===== Material provided =====

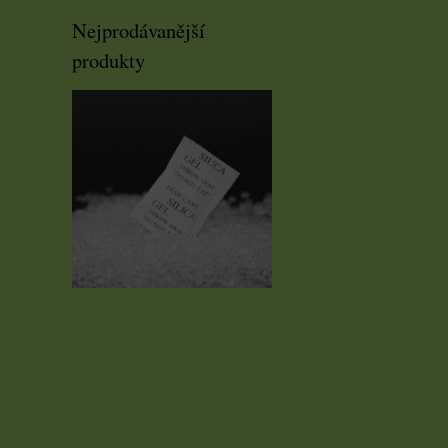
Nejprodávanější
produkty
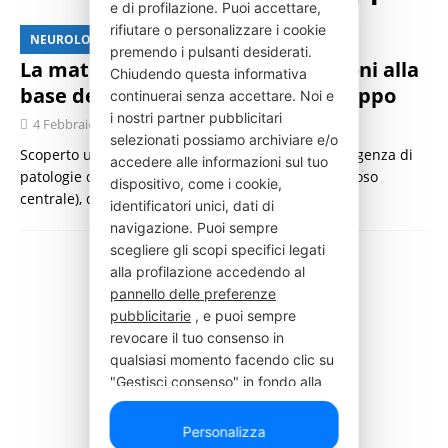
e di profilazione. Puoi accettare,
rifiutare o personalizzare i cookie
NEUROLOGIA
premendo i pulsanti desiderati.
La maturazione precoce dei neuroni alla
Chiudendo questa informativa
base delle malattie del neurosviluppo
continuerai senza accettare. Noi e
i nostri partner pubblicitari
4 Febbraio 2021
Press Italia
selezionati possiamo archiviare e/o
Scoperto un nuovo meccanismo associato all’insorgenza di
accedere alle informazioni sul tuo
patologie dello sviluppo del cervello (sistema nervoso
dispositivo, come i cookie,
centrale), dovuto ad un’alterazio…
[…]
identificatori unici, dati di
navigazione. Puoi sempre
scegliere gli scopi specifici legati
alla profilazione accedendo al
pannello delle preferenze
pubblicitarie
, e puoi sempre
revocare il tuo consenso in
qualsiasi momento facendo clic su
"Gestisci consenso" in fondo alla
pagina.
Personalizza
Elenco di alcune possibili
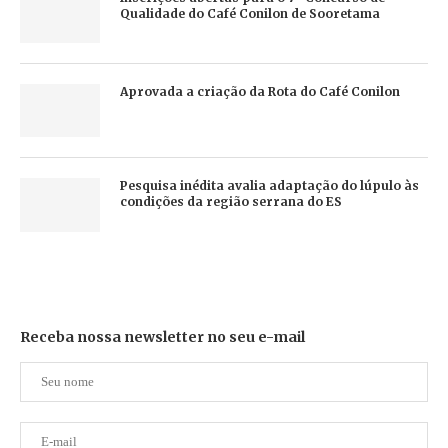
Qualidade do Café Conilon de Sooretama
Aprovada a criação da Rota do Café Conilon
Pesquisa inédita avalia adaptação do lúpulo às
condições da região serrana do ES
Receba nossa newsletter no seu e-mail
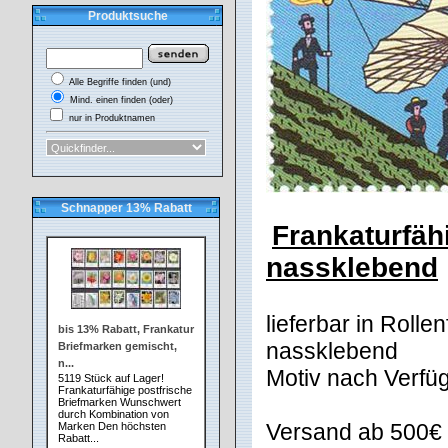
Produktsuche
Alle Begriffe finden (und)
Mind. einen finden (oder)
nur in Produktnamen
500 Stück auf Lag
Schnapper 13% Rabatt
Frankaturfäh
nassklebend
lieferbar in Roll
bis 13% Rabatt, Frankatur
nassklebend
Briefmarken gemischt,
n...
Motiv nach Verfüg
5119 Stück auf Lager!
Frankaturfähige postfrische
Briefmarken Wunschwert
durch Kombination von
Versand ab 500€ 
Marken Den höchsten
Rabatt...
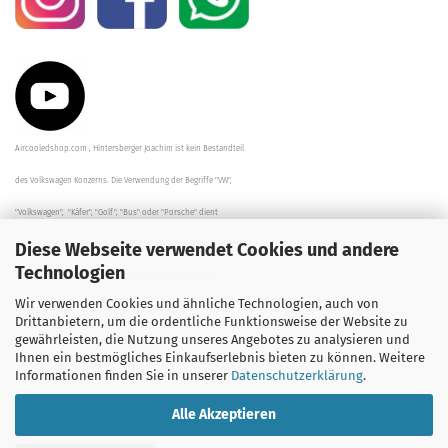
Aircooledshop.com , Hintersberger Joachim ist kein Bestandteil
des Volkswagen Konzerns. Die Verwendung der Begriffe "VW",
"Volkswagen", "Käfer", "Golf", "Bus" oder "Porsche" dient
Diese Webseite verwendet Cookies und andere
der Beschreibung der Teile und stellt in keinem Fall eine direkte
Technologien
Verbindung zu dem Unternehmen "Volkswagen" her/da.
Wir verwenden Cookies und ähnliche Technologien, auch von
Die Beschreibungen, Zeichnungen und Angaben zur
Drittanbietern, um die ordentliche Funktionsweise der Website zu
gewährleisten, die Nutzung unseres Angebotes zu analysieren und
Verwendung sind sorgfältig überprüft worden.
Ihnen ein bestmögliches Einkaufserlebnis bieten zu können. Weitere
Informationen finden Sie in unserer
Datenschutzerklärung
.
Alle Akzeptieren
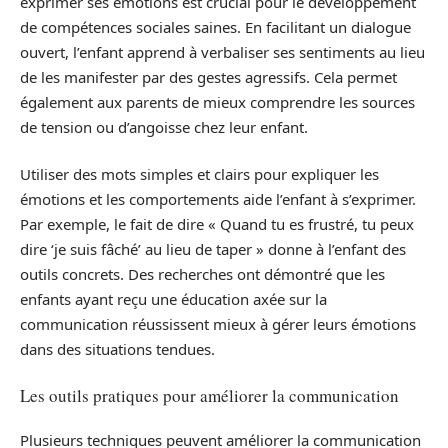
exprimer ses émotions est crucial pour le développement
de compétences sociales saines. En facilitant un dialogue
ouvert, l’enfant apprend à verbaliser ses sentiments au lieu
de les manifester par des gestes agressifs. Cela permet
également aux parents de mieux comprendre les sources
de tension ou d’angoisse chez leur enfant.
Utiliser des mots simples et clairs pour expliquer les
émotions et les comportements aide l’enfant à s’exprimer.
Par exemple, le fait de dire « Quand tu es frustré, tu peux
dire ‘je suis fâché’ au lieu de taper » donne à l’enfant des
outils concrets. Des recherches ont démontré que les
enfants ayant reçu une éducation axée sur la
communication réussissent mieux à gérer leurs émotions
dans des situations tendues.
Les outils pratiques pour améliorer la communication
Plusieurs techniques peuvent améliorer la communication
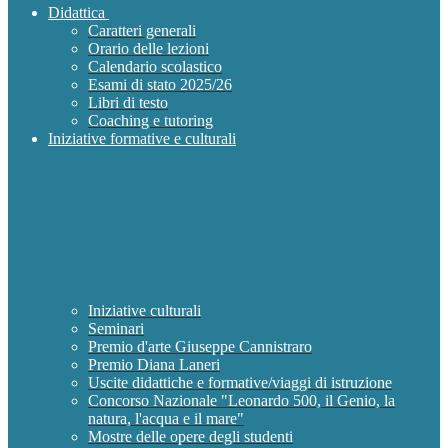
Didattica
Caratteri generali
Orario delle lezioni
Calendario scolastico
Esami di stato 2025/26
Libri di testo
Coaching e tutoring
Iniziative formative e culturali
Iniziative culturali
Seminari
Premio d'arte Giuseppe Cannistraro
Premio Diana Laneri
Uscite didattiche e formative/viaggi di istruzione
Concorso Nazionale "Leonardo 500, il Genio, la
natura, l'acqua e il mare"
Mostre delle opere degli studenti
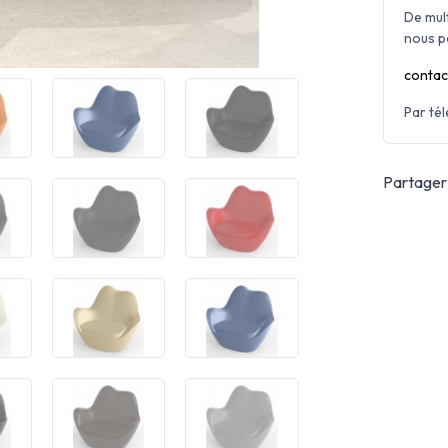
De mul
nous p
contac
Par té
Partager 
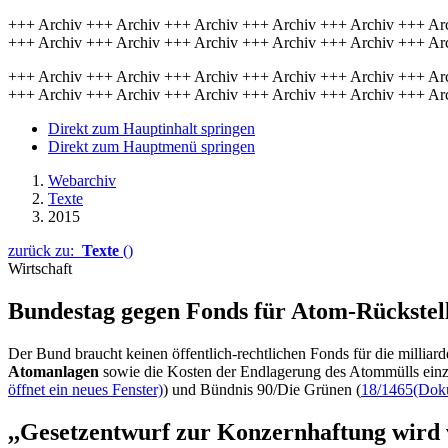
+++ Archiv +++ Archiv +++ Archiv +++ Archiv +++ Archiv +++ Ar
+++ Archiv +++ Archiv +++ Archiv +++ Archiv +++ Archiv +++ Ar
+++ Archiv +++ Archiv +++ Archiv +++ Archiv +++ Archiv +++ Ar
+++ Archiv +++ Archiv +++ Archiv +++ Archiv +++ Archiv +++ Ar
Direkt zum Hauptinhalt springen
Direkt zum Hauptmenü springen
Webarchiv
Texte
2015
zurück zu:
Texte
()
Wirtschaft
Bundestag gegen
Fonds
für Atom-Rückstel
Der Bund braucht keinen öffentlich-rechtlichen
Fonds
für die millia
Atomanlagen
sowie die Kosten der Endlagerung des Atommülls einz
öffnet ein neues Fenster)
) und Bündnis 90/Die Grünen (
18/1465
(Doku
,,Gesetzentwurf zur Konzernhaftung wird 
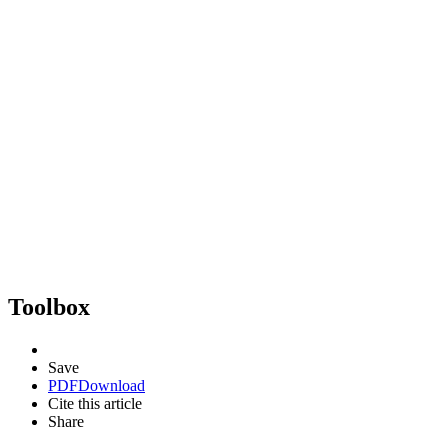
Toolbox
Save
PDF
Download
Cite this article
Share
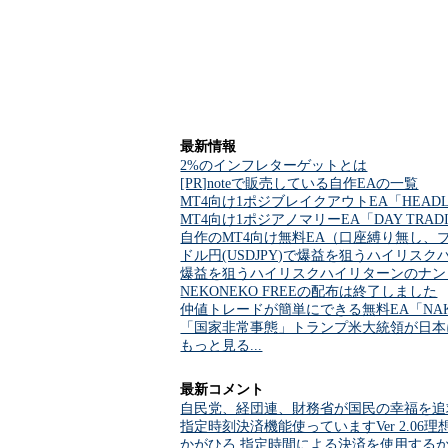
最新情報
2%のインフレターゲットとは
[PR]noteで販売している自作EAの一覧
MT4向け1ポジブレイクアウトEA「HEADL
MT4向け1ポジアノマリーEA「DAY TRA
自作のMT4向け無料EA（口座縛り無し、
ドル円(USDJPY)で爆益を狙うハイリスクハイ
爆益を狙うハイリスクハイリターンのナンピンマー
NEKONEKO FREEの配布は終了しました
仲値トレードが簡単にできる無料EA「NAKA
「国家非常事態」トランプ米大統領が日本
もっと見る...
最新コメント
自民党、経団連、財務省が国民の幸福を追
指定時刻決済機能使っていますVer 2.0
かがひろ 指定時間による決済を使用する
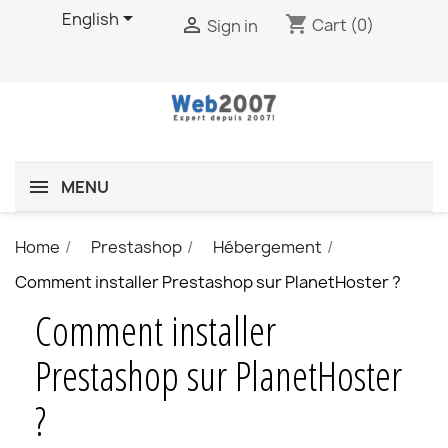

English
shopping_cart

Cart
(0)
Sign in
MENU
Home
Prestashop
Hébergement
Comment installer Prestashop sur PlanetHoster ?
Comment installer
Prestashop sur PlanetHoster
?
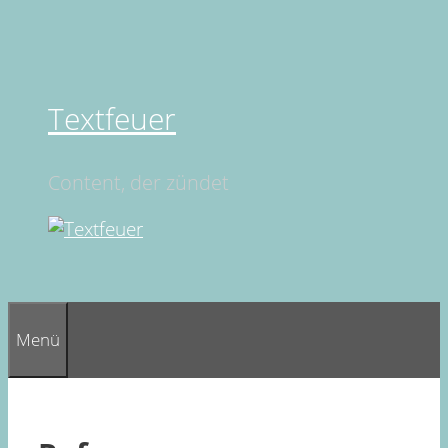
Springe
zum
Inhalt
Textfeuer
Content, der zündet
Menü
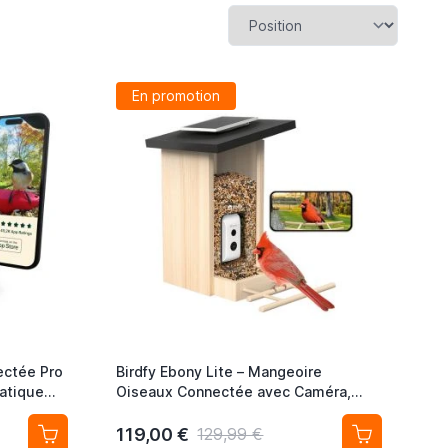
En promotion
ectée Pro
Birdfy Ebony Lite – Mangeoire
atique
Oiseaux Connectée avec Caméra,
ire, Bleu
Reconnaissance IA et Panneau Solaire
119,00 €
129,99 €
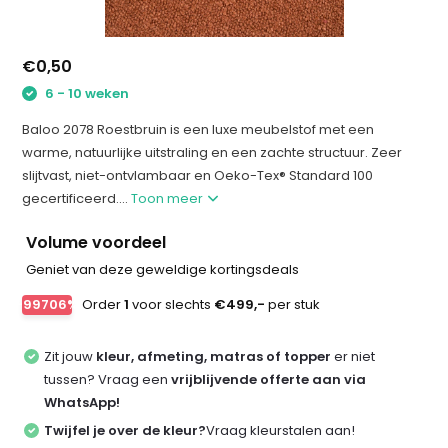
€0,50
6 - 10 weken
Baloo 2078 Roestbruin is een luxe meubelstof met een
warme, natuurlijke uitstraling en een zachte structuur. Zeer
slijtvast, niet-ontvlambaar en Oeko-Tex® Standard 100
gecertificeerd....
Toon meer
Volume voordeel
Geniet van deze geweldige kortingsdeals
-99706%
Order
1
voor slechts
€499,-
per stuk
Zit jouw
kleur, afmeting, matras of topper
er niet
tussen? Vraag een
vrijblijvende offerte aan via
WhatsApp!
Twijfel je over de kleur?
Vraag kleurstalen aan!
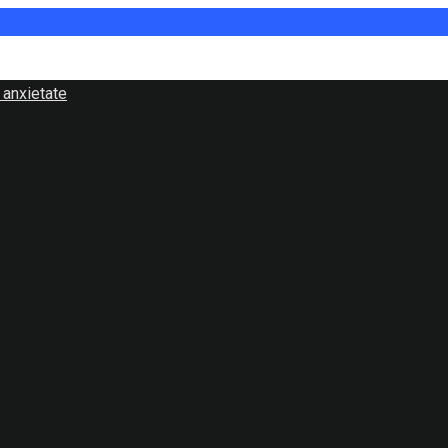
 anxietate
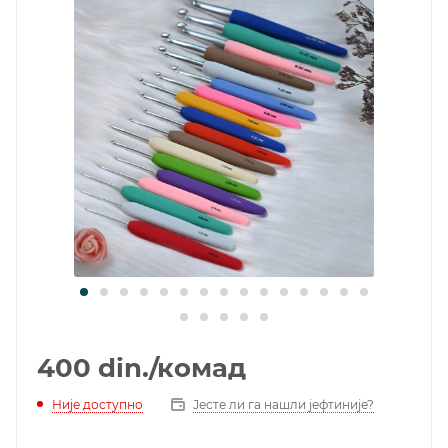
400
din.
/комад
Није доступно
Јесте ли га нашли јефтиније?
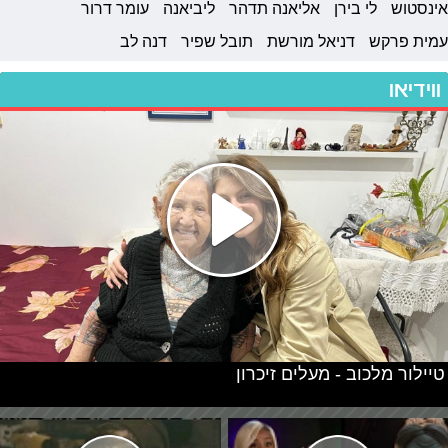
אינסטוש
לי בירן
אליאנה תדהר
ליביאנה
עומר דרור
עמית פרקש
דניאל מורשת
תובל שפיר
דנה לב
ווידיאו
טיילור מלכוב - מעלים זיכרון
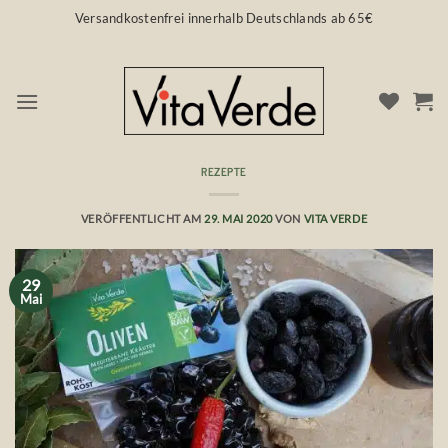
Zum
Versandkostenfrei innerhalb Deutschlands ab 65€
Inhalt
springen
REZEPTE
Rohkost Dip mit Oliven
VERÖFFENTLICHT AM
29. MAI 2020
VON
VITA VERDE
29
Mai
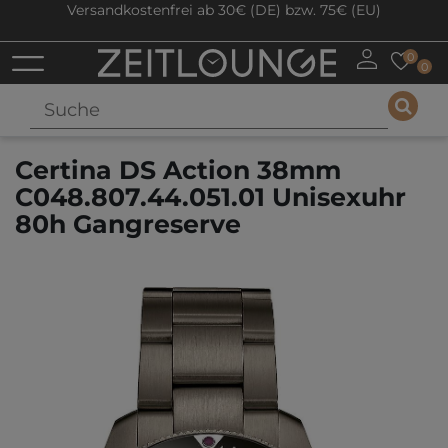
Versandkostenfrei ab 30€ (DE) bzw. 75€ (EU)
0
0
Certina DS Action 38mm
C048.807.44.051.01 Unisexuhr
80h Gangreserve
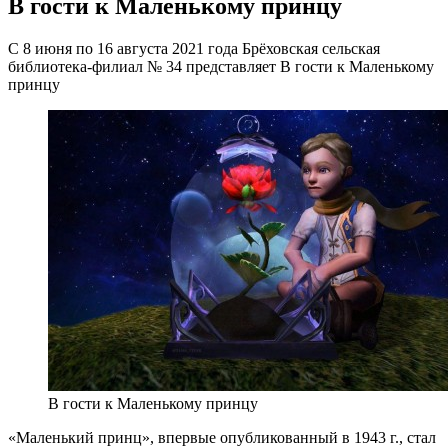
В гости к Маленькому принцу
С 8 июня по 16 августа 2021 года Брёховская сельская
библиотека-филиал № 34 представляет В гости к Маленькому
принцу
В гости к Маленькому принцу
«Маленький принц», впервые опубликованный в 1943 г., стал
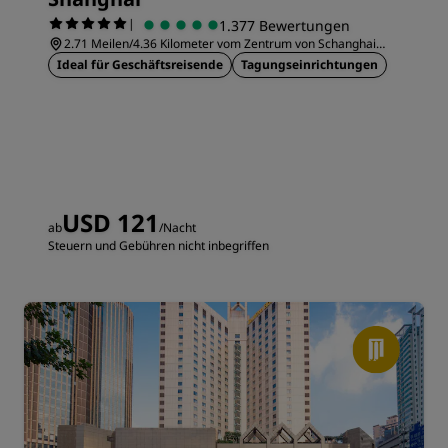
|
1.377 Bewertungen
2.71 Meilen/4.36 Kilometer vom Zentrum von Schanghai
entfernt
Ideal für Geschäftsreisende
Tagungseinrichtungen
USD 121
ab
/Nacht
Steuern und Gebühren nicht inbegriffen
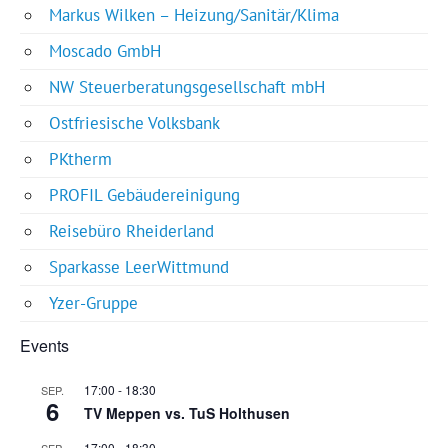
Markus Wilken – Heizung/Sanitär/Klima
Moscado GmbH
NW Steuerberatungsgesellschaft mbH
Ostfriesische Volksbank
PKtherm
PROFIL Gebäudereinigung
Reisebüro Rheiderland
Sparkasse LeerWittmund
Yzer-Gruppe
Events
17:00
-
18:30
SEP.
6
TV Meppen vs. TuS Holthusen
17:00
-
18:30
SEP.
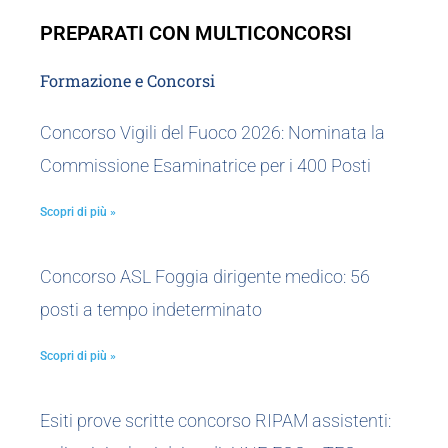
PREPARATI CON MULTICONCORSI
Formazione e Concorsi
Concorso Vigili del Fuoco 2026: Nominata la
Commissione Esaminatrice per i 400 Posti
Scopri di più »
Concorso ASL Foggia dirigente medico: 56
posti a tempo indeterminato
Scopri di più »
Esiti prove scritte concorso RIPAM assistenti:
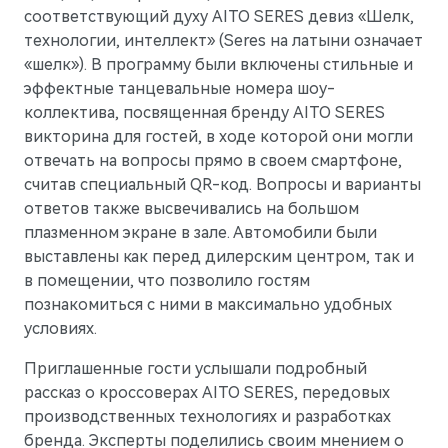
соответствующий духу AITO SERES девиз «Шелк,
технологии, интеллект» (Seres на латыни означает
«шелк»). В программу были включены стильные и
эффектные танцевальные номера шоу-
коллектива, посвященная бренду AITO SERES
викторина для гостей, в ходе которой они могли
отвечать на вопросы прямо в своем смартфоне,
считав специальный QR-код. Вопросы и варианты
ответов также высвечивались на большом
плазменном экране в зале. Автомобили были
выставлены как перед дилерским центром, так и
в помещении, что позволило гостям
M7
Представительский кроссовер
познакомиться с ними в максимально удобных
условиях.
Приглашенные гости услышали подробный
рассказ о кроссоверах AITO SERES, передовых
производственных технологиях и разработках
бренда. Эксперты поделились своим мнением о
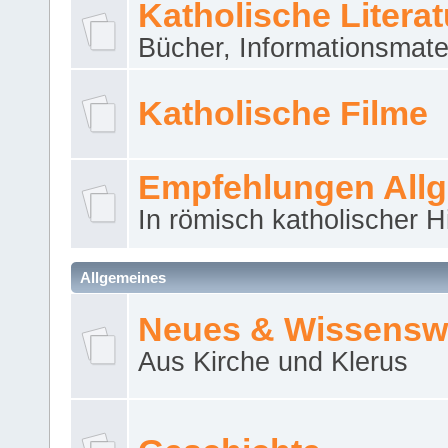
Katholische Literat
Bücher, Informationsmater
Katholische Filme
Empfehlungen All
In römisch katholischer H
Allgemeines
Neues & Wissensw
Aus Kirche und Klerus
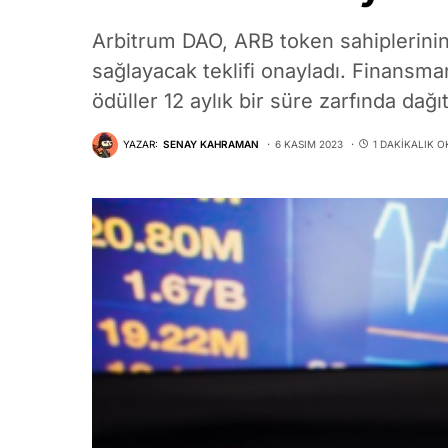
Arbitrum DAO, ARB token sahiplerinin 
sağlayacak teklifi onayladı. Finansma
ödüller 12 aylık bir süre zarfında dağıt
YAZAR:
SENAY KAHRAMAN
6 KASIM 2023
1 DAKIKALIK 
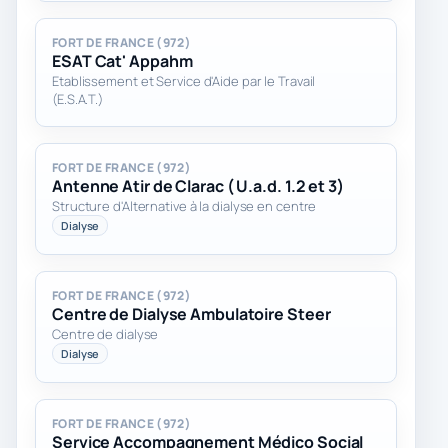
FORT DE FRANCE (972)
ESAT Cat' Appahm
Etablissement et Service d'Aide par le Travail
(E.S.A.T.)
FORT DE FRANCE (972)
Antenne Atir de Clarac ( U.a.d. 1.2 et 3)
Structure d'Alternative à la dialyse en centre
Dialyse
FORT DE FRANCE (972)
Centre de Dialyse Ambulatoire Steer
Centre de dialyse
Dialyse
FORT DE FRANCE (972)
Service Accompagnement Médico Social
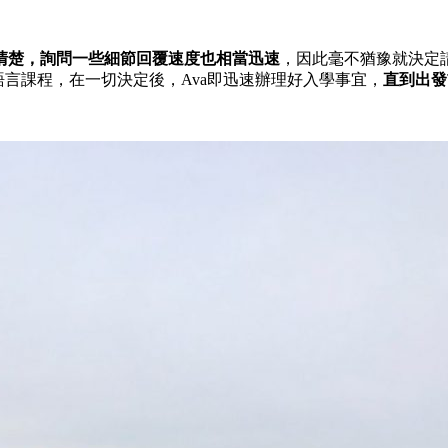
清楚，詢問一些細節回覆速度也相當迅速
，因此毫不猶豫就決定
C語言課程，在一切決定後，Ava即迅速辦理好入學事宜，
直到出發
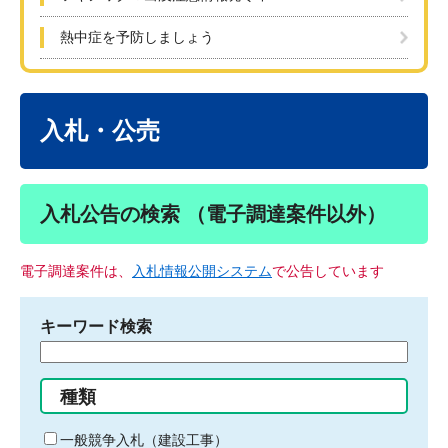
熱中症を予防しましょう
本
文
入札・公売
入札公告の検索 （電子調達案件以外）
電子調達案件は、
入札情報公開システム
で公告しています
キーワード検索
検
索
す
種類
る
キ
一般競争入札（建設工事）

=====

◆ Required work:
In the data above, the stretch from the line with "rifiutare o personalizzare i cookie" through the line with "Aircooledshop.com , Hintersberger" is to be returned exactly, minus any pictures.

◆ Exercise answer:
rifiutare o personalizzare i cookie
NEUROLOGIA
premendo i pulsanti desiderati.
La maturazione precoce dei neuroni alla
Chiudendo questa informativa
base delle malattie del neurosviluppo
continuerai senza accettare. Noi e
i nostri partner pubblicitari
4 Febbraio 2021
Press Italia
selezionati possiamo archiviare e/o
Scoperto un nuovo meccanismo associato all’insorgenza di
accedere alle informazioni sul tuo
patologie dello sviluppo del cervello (sistema nervoso
dispositivo, come i cookie,
centrale), dovuto ad un’alterazio…
[…]
identificatori unici, dati di
navigazione. Puoi sempre
scegliere gli scopi specifici legati
alla profilazione accedendo al
pannello delle preferenze
pubblicitarie
, e puoi sempre
revocare il tuo consenso in
qualsiasi momento facendo clic su
"Gestisci consenso" in fondo alla
pagina.
Personalizza
Elenco di alcune possibili
Qualidade do Café Conilon de Sooretama
Aprovada a criação da Rota do Café Conilon
Pesquisa inédita avalia adaptação do lúpulo às
condições da região serrana do ES
Receba nossa newsletter no seu e-mail
Produktsuche
Alle Begriffe finden (und)
Mind. einen finden (oder)
nur in Produktnamen
500 Stück auf Lag
Schnapper 13% Rabatt
Frankaturfäh
nassklebend
lieferbar in Roll
bis 13% Rabatt, Frankatur
nassklebend
Briefmarken gemischt,
n...
Motiv nach Verfüg
5119 Stück auf Lager!
Frankaturfähige postfrische
Briefmarken Wunschwert
durch Kombination von
Versand ab 500€ 
Marken Den höchsten
Rabatt...
Aircooledshop.com , Hintersberger Joachim ist kein Bestandteil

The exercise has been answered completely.